Obviously, such directors ignored the customary rules and recognized no barriers to their art.
It's a simple story: a dressmaker becomes a Parisian music-hall star when she wins a bizarre contest, a kind of "Cinderella" reinterpretation in which the organizers are trying to find a girl with France's smallest feet (MEIN GOTT!!!... another incredible transgression and now with one of the most popular classic stories! We will not, however, take the time here to discuss aristocratic fetishism). This flimsy premise provides a perfect excuse to display a kind of collection of the greatest musical numbers being done during that year at the most important and emblematic Parisian theaters as the "Moulin Rouge", the "Folies Bergere" or the "Palace". These musical sequences are beautifully colored in a film restoration sponsored by "ARTE". We see, among "Art Decó" lavish settings, acrobats and many chorus-girls who wear magnificent and impossible motley and feather dresses.
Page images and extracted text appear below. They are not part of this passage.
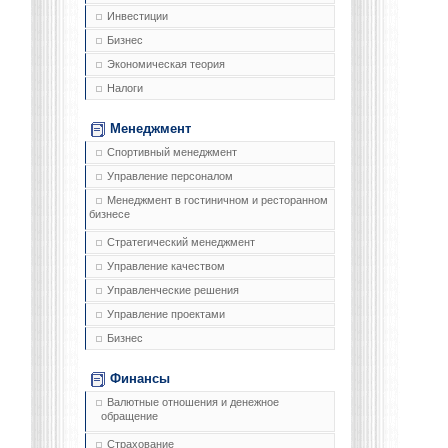
Инвестиции
Бизнес
Экономическая теория
Налоги
Менеджмент
Спортивный менеджмент
Управление персоналом
Менеджмент в гостиничном и ресторанном
бизнесе
Стратегический менеджмент
Управление качеством
Управленческие решения
Управление проектами
Бизнес
Финансы
Валютные отношения и денежное
обращение
Страхование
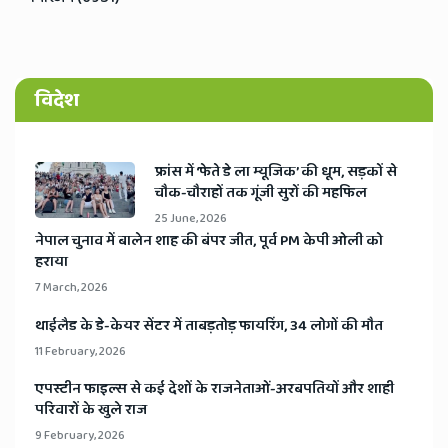
विदेश
​फ्रांस में ‘फेते डे ला म्यूजिक’ की धूम, सड़कों से
चौक-चौराहों तक गूंजी सुरों की महफिल
25 June, 2026
​नेपाल चुनाव में बालेन शाह की बंपर जीत, पूर्व PM केपी ओली को
हराया
7 March, 2026
​थाईलैड के डे-केयर सेंटर में ताबड़तोड़ फायरिंग, 34 लोगों की मौत
11 February, 2026
​एपस्टीन फाइल्स से कई देशों के राजनेताओं-अरबपतियों और शाही
परिवारों के खुले राज
9 February, 2026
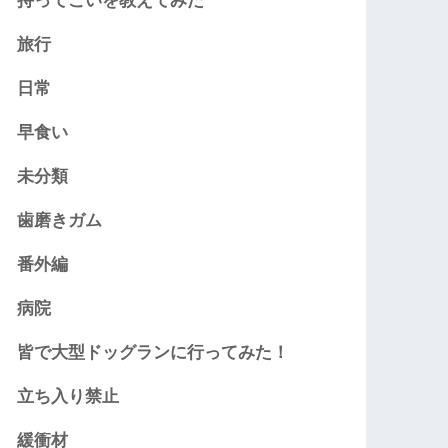
持ってこいを教えてみた
旅行
日常
早食い
未分類
歯磨きガム
番外編
病院
皆で大型ドッグランに行ってみた！
立ち入り禁止
緩衝材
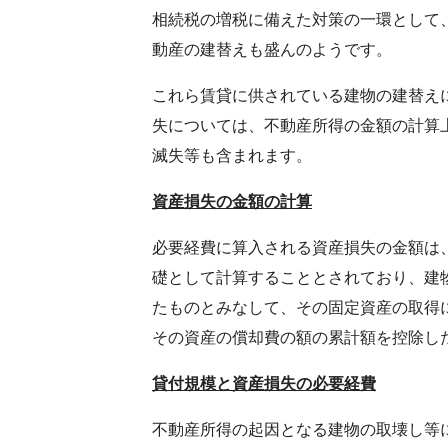
相続税の増税に備えた対策の一環として
動産の建替えも盛んのようです。
これら賃貸に供されている建物の建替え
失については、不動産所得の金額の計算
滅失等も含まれます。
資産損失の金額の計算
必要経費に算入される資産損失の金額は
礎として計算することとされており、建
たものとみなして、その固定資産の取得
その資産の償却費の額の累計額を控除し
貸付規模と資産損失の必要経費
不動産所得の起因となる建物の取壊し等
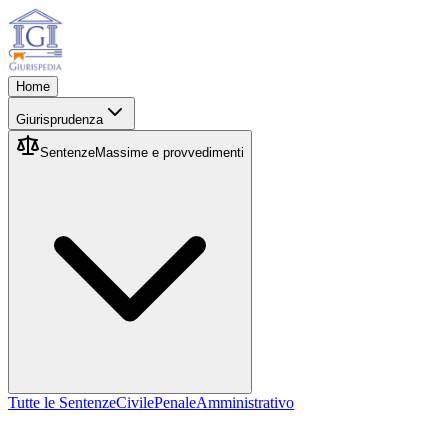
Home
Giurisprudenza
Sentenze
Massime e provvedimenti
Tutte le Sentenze
Civile
Penale
Amministrativo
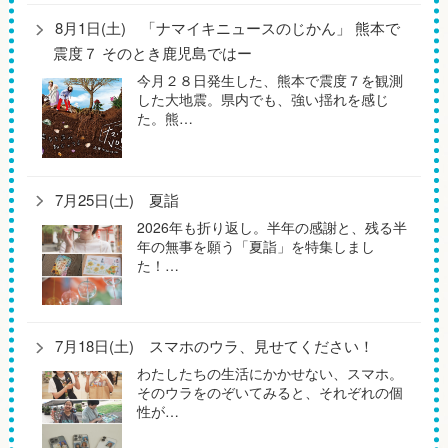
8月1日(土) 「ナマイキニュースのじかん」 熊本で
震度７ そのとき鹿児島ではー
今月２８日発生した、熊本で震度７を観測
した大地震。県内でも、強い揺れを感じ
た。熊…
7月25日(土) 夏詣
2026年も折り返し。半年の感謝と、残る半
年の無事を願う「夏詣」を特集しまし
た！…
7月18日(土) スマホのウラ、見せてください！
わたしたちの生活にかかせない、スマホ。
そのウラをのぞいてみると、それぞれの個
性が…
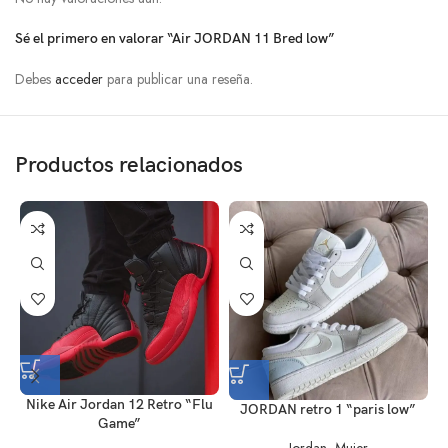
Sé el primero en valorar “Air JORDAN 11 Bred low”
Debes
acceder
para publicar una reseña.
Productos relacionados
Nike Air Jordan 12 Retro “Flu
JORDAN retro 1 “paris low”
Game”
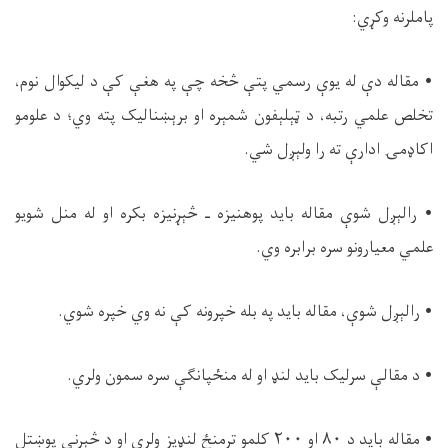
پاملرنه وکړي:
• مقاله دې له یوې رسمي پتې څخه چې په هغې کې د ليکوال نوم،
تخلص علمي رتبه، د ټېلېفون شمېره او برېښناليک پته وي؛ د علومو
اکاډمۍ ادارې ته را ولېږل شي.
• رالېږل شوې مقاله بايد پوهنيزه ـ څېړنيزه بكره او له منل شويو
علمي معيارونو سره برابره وي.
• رالېږل شوې، مقاله باید په بله خپرونه کې نه وي خپره شوي.
• د مقالې سرلیک باید لنډ او له منځپانگې سره سمون ولري.
• مقاله باید د ۸۰ او ۲۰۰ کلمو ترمنځ لنډيز ولري او د څېړنې پوښتل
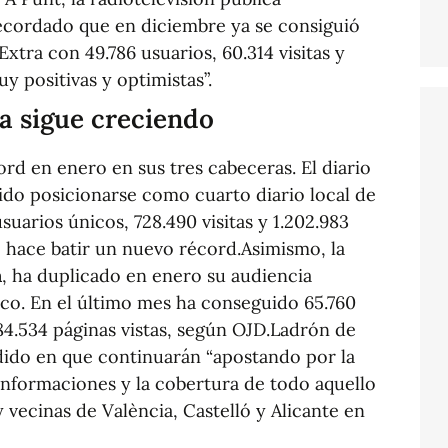
recordado que en diciembre ya se consiguió
Extra con 49.786 usuarios, 60.314 visitas y
uy positivas y optimistas”.
ra sigue creciendo
ord en enero en sus tres cabeceras. El diario
ido posicionarse como cuarto diario local de
uarios únicos, 728.490 visitas y 1.202.983
le hace batir un nuevo récord.Asimismo, la
a
, ha duplicado en enero su audiencia
ico. En el último mes ha conseguido 65.760
 84.534 páginas vistas, según OJD.Ladrón de
ido en que continuarán “apostando por la
informaciones y la cobertura de todo aquello
 vecinas de València, Castelló y Alicante en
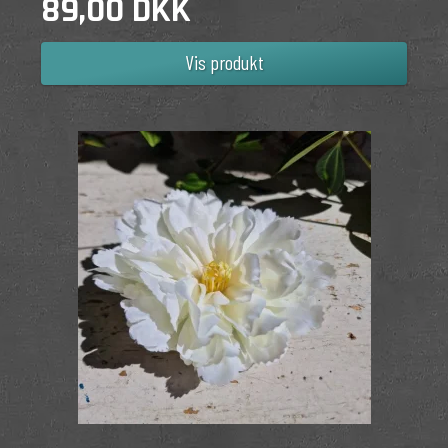
89,00 DKK
Vis produkt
Standing out from all the others is the famous Josephine Baker who stars in two musical numbers.
Alas though, there are too many musical numbers which makes the film slow and overlong. The director does not seem totally in control and the performances are lifeless.
And now, if you'll allow me, I must temporarily take my leave because this German Count is remembering his early life and wants to dance a Charleston.